Suivi continu d’Alkarama
Alkarama suit avec une vive inquiétude la poursuite de la répression et des poursuites judiciaires menées par les autorités tunisiennes contre les opposants politiques en général, et contre les responsables du mouvement Ennahda en particulier. Le 5 juin 2024, le tribunal de première instance de Tunis a tenu une audience de jugement de l’ancien ministre de la Justice et vice-président d’Ennahda, Noureddine Bhiri, pour une publication sur Facebook. M. Bhiri est détenu depuis le 13 février 2023 et est poursuivi pour un post Facebook qui, selon l’expertise judiciaire désignée par le tribunal, n’existe tout simplement pas.
Auparavant, le 31 décembre 2021, les autorités tunisiennes avaient arrêté M. Bhiri, avant de le relâcher le lundi 7 mars 2022, après 67 jours de détention. Pendant cette période, Alkarama et l’Association des victimes de la torture en Tunisie (AVTT) avaient saisi les experts onusiens compétents en matière de droits humains à son sujet. M. Bhiri avait passé l’essentiel de sa détention arbitraire à l’hôpital de Bizerte, sans qu’aucune charge ne soit retenue contre lui. Il avait été relâché après une grave dégradation de son état de santé, avant d’être de nouveau arrêté le 13 février 2023, et maintenu en détention jusqu’à présent.
Le 6 janvier 2022, Alkarama, l’AVTT, Free Voice et AFD International avaient adressé une plainte au Rapporteur spécial des Nations Unies sur la torture au sujet des cas de M. Noureddine Bhiri et de M. Fathi Beldi, ancien conseiller au ministère de l’Intérieur, tous deux ayant été victimes de traitements cruels, inhumains et dégradants lors de leur arrestation, le 31 décembre 2021, par les forces de sécurité.
Par la suite, Alkarama, l’AVTT, Free Voice et AFD International avaient également saisi le Groupe de travail des Nations Unies sur la détention arbitraire (GTDA) concernant la situation de M. Bhiri et de M. Beldi. Les deux hommes avaient été placés en résidence surveillée de manière arbitraire à la suite de leur arrestation violente par des agents de sécurité le 31 décembre 2021.

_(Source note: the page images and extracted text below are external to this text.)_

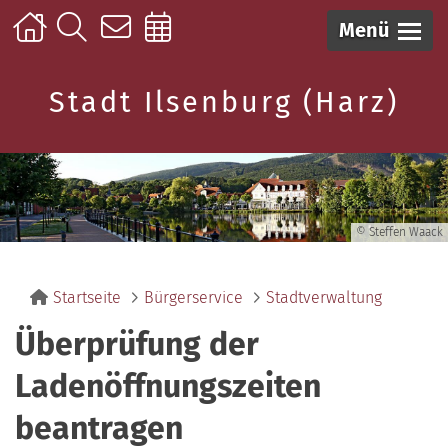
Menü
Stadt Ilsenburg (Harz)
© Steffen Waack
Startseite
Bürgerservice
Stadtverwaltung
Überprüfung der
Ladenöffnungszeiten
beantragen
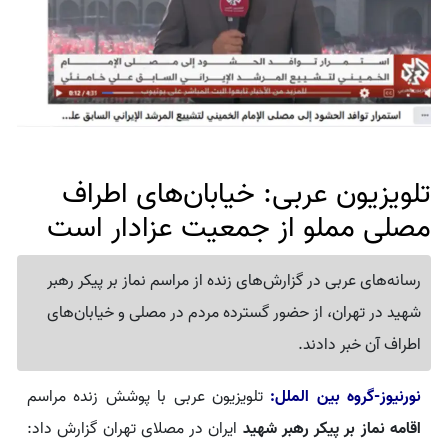
تلویزیون عربی: خیابان‌های اطراف
مصلی مملو از جمعیت عزادار است
رسانه‌های عربی در گزارش‌های زنده از مراسم نماز بر پیکر رهبر
شهید در تهران، از حضور گسترده مردم در مصلی و خیابان‌های
اطراف آن خبر دادند.
نورنیوز-گروه بین الملل:
تلویزیون عربی با پوشش زنده مراسم
اقامه نماز بر پیکر رهبر شهید
ایران در مصلای تهران گزارش داد:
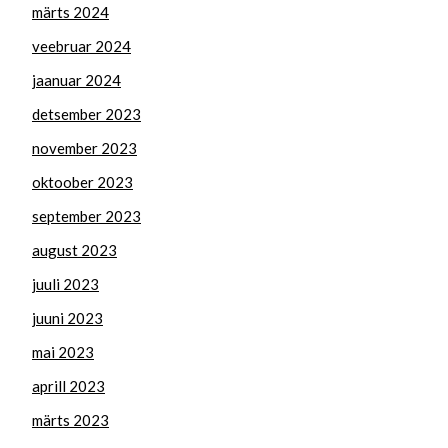
märts 2024
veebruar 2024
jaanuar 2024
detsember 2023
november 2023
oktoober 2023
september 2023
august 2023
juuli 2023
juuni 2023
mai 2023
aprill 2023
märts 2023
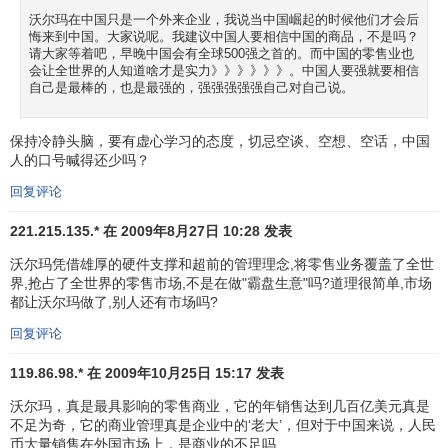
德国
GFK集团
高级顾问特瓦尔博士认为，一个零售商要
沃尔玛在中国只是一个外来企业，我说当中国崛起的时候他们才会后
想从德国供货商那里得到最优惠的价格，它至少需要有120亿
悔来到中国。大家说呢。我建议中国人要相信中国的商品，不是吗？
美元的年销售额，沃尔玛现在德国只有118家商店和62亿美
请大家等着吧，早晚中国会有全球500强之首的。而中国的零售业也
会让全世界的人知道啥才是实力》》》》》》。中国人要强就要相信
元的营业额，它或许难以得到最优惠的条件，但蒂亚克斯总
自己是最棒的，也是最强的，强强强强强自己对自己说。
裁认为，沃尔玛可以通过提高生产率保持低价格。此外，考
虑到公司的规模和业绩，欧洲有哪个供货商 能断定沃尔玛
保持冷静头脑，要有虚心学习的态度，切忌空谈、空想、空话，中国
将会失败呢？
人的口号喊得还少吗？
回复评论
沃尔玛的科学管理是其成功的关键。为适应如此巨大的
零售商业
的
需求
，沃尔玛拥有一个规模空前的计算机网络系
221.215.135.* 在 2009年8月27日 10:28 发表
统，微机工作站有5500多个，总站和全世界各地的计算机工
沃尔玛凭借雄厚的硬件支撑和超前的管理理念,将零售业务覆盖了全世
作站保持看热线联系。1987年，公司建立起全美最大的私人
界,抢占了全世界的零售市场,不是在做"霸盘生意"吗?道理很简单,市场
卫星通信系统，以便节省总部和分支机构的沟通费用，加快
都让沃尔玛做了,别人还有市场吗?
决策传达以及信息反馈的速度，提高整个公司的运作效率。
回复评论
沃尔玛与INFORMIX合作建立。IN—FORMIX数据库系统，系
统信息总量达到4000千兆的海量，每天仅条玛阅读机读写的
119.86.98.* 在 2009年10月25日 15:17 发表
信息就有2500万字节之多，总部每天和各地分支机构交换的
沃尔玛，真是最具影响的零售商业，它的年销售达到几百亿美元真是
数据达1．5亿个字节，这也是世界上最大的民间数据库。依
不足为奇，它的商业管理真是企业中的‘老大’，但对于中国来说，人民
币大量销售在外国市场上，是商业的不足吗
靠先进的信息化管理，任何一件商品的销售都会核计算机系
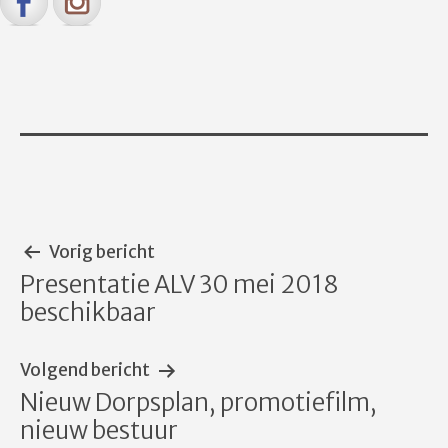
Bericht
Vorig bericht
Presentatie ALV 30 mei 2018
navigatie
beschikbaar
Volgend bericht
Nieuw Dorpsplan, promotiefilm,
nieuw bestuur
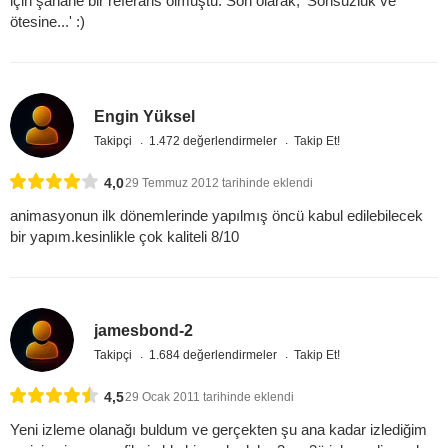
için şahane bir referans olmuştu. Son olarak; 'Sonsuzluk ve
ötesine...' :)
Engin Yüksel
Takipçi
1.472 değerlendirmeler
Takip Et!
4,0
29 Temmuz 2012 tarihinde eklendi
animasyonun ilk dönemlerinde yapılmış öncü kabul edilebilecek
bir yapım.kesinlikle çok kaliteli 8/10
jamesbond-2
Takipçi
1.684 değerlendirmeler
Takip Et!
4,5
29 Ocak 2011 tarihinde eklendi
Yeni izleme olanağı buldum ve gerçekten şu ana kadar izlediğim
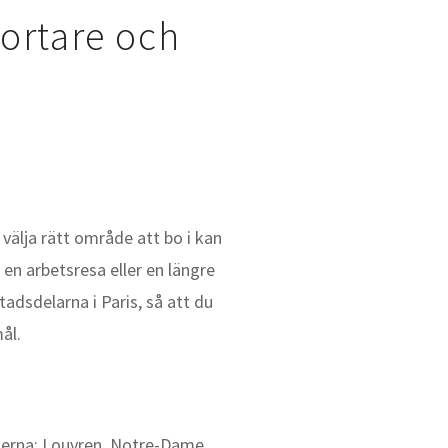
kortare och
 välja rätt område att bo i kan
en arbetsresa eller en längre
adsdelarna i Paris, så att du
ål.
eterna: Louvren, Notre-Dame,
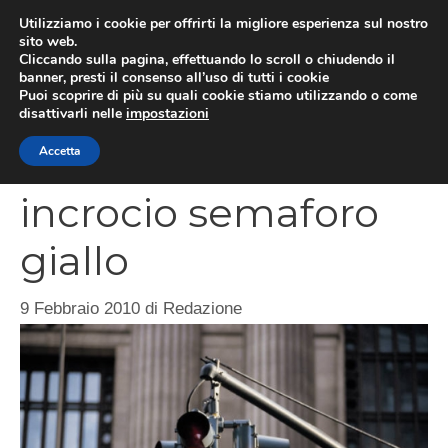
Vai
Utilizziamo i cookie per offrirti la migliore esperienza sul nostro
al
sito web.
MEN
Cliccando sulla pagina, effettuando lo scroll o chiudendo il
contenuto
banner, presti il consenso all’uso di tutti i cookie
Puoi scoprire di più su quali cookie stiamo utilizzando o come
disattivarli nelle
impostazioni
Attraversamento
Accetta
incrocio semaforo
giallo
9 Febbraio 2010
di
Redazione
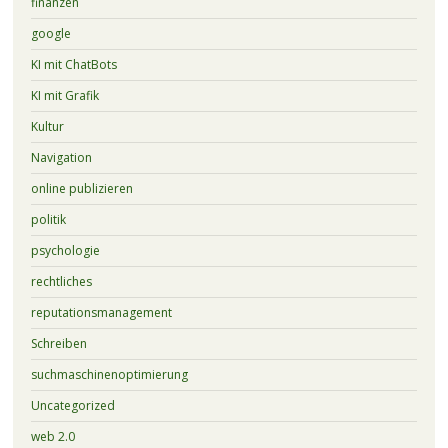
finanzen
google
KI mit ChatBots
KI mit Grafik
Kultur
Navigation
online publizieren
politik
psychologie
rechtliches
reputationsmanagement
Schreiben
suchmaschinenoptimierung
Uncategorized
web 2.0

Un régime autoritaire et répressif
La Tunisie connaît depuis le 25 juillet 2021 un recul alarmant des libertés politiques et civiles. Ce jour-là, le président Kaïs Saïed a limogé le chef du gouvernement, suspendu toutes les activités parlementaires et levé l’immunité des députés, en s’appuyant sur une interprétation erronée de l’article 80 de la Constitution. En violation flagrante de cette dernière, il a ensuite déclaré qu’il prendrait en charge tous les pouvoirs exécutifs, législatifs et judiciaires, assisté d’un chef de gouvernement et de ministres qu’il nommerait personnellement.
Cela a été suivi d’une série de violations des libertés individuelles et collectives, incluant des arrestations arbitraires, des assignations à résidence illégales de députés et hauts responsables — y compris des juges et des figures politiques. Le nombre de limogeages par décret présidentiel n’a cessé d’augmenter depuis le 25 juillet 2021, touchant de nombreux hauts responsables administratifs et judiciaires, certains étant placés en résidence surveillée par simple décision administrative.